Your goal ▸ In the records below, find each line that holds "care" and return it.

Segment Start: Provided data

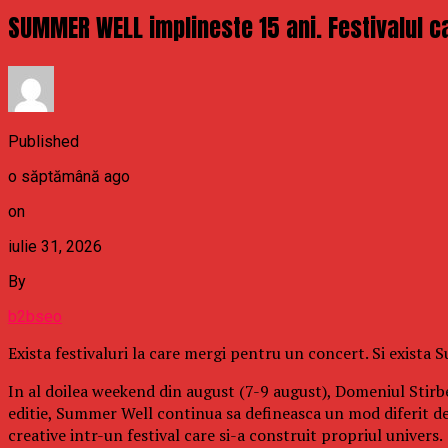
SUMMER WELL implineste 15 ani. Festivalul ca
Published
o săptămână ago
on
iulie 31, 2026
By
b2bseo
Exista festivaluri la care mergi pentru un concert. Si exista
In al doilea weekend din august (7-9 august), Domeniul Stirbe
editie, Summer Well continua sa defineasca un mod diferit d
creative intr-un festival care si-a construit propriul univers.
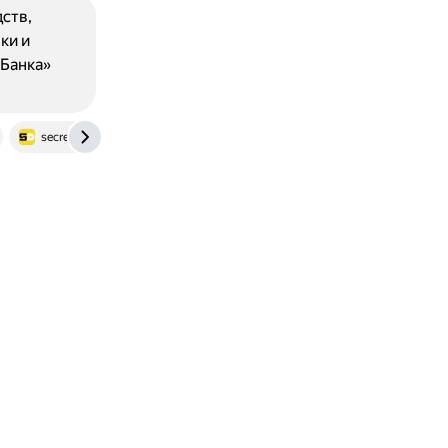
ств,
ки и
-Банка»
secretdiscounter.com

Segment End: Provided data
Segment Start: Provided data

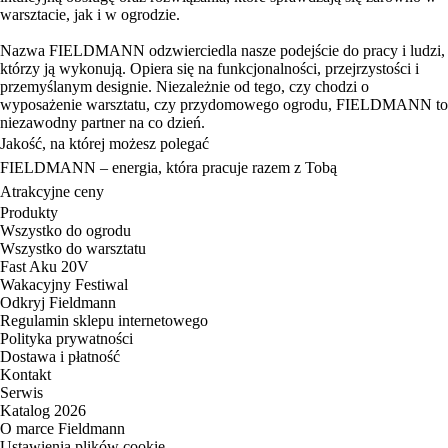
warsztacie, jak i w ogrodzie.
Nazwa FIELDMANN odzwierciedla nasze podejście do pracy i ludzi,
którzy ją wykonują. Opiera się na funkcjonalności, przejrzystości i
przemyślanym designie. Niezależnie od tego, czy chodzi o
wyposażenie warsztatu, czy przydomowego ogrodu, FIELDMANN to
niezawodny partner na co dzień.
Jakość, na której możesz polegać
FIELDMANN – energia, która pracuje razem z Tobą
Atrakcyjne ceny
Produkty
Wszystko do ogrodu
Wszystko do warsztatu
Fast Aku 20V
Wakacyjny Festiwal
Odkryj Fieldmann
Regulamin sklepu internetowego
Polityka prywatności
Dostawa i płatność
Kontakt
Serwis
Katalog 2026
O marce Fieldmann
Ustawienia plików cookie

Segment End: Provided data

Result of this exercise ▸
Exista festivaluri la care mergi pentru un concert. Si exista
creative intr-un festival care si-a construit propriul univers.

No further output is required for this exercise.